The news was followed by the mandatory God slot. For someone with no religious beliefs, ITV’s Stars on Sunday was much more interesting than the dully formulaic Songs of Praise. Jess Yates, presenter of Stars on Sunday was someone everyone would have recognized (and was to become interesting in his own right!).
In our house, the BBC drama series seemed the automatic choice. The music of Aram Khachaturian, which was used for the theme tune of The Onedin Line still evokes a sense of the gloom felt at the weekend drawing to a close and it is hard to imagine any programme more dull to a thirteen year old boy than The Pallisers.
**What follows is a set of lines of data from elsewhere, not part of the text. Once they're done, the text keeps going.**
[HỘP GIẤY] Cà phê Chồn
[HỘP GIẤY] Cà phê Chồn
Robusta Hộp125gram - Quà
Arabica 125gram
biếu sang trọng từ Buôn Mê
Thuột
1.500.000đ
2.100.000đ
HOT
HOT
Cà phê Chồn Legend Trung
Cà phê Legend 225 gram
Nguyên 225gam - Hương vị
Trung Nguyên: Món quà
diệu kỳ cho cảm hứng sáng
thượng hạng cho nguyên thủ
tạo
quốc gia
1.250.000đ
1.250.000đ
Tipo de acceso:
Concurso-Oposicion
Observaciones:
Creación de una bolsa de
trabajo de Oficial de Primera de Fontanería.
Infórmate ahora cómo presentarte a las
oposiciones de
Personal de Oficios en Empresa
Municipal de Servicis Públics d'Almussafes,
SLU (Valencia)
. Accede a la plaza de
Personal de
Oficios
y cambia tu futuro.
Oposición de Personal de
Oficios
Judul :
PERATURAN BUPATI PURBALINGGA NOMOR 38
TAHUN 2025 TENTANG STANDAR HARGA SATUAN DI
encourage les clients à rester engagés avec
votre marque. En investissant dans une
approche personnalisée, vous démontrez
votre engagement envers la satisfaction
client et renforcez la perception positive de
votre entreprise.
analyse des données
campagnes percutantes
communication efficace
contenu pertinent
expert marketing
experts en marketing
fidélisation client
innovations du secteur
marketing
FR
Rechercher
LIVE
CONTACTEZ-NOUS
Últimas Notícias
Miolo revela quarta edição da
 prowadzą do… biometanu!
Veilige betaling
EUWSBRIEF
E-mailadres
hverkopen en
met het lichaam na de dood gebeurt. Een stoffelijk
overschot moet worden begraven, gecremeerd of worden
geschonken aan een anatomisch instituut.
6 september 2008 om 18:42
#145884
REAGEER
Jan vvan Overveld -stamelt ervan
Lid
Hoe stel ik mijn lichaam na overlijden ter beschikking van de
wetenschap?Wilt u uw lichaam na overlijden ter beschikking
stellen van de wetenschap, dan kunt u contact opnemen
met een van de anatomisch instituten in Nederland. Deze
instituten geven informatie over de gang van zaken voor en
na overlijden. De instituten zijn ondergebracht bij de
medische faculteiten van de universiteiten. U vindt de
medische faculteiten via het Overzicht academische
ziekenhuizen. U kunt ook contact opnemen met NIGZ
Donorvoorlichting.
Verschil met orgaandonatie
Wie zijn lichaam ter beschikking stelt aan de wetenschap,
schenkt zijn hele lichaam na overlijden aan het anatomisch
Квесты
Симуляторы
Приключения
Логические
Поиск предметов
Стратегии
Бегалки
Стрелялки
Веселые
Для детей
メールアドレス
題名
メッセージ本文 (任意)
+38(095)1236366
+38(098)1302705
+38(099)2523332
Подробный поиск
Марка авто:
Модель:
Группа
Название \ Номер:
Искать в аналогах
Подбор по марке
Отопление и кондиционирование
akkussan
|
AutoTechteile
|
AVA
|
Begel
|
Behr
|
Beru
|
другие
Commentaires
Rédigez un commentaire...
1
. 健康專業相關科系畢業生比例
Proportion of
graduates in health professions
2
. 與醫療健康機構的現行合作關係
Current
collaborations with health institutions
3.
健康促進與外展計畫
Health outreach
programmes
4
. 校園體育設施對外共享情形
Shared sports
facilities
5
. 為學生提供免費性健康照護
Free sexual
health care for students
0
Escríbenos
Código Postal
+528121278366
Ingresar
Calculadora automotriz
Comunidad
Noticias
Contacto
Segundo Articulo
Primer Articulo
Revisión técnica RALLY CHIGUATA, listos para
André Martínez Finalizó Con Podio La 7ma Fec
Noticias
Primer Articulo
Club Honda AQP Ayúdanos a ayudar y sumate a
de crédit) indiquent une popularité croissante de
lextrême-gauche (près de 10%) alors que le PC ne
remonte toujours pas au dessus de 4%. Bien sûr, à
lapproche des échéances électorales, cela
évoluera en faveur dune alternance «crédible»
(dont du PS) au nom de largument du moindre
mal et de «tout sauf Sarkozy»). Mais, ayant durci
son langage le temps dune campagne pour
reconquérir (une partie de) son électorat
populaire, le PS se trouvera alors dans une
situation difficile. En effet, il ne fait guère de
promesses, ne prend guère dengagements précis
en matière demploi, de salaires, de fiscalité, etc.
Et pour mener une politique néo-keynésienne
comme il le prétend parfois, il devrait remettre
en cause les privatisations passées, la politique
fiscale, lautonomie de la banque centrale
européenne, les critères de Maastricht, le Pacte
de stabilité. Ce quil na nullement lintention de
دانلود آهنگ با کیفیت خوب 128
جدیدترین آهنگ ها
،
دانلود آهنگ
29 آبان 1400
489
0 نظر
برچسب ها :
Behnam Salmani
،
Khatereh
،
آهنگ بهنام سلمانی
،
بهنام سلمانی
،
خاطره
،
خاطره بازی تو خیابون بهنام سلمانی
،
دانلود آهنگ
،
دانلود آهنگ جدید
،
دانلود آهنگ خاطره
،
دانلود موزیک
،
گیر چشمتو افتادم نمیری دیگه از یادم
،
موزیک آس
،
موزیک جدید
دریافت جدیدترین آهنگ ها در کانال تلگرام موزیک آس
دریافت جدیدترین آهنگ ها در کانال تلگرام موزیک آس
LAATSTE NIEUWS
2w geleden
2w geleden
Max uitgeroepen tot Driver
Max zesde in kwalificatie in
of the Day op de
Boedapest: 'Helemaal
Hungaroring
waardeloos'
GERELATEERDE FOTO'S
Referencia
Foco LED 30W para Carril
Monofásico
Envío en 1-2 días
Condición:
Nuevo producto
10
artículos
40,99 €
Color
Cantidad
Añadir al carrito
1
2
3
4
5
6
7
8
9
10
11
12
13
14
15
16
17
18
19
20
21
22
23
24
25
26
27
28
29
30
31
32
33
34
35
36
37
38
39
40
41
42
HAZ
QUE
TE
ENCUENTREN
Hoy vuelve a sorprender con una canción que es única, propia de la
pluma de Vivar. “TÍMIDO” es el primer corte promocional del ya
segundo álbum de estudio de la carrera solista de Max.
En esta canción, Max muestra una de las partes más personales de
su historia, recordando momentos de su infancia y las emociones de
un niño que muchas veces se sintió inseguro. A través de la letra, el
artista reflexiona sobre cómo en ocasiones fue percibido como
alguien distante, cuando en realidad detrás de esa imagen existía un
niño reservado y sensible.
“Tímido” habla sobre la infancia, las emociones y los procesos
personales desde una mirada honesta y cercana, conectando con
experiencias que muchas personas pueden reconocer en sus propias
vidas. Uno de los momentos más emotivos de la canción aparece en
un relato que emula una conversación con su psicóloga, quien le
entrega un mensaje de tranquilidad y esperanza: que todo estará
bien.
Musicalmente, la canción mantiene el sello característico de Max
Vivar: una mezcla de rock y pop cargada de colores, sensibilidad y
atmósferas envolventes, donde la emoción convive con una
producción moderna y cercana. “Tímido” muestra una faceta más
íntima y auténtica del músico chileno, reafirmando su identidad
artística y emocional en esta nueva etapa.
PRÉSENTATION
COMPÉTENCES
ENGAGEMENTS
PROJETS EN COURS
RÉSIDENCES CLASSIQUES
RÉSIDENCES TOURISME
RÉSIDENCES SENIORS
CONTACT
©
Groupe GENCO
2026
After the drama offering, was there always then a film before the late evening news? None remain in the memory.
The strange thing in retrospect is the power of the television to command a household. It seemed almost obligatory to sit and watch something, no matter what it might have been. The sports pages of the News of the World would have been digested before lunch and the thought seemed never to occur that library books might be more interesting than what was on the screen.
Now, despite the multitude of options, television has not such a power to hold. The thought of recording a programme never arises; when would it be watched? Anyway, it will soon be repeated.
Perhaps it is the inflation of the number of channels that has devalued the programmes; perhaps television itself has lost its sheen, lacking the immediacy and interactivity of the Internet. Whatever the explanation, Sunday evenings will, thankfully, never be the same.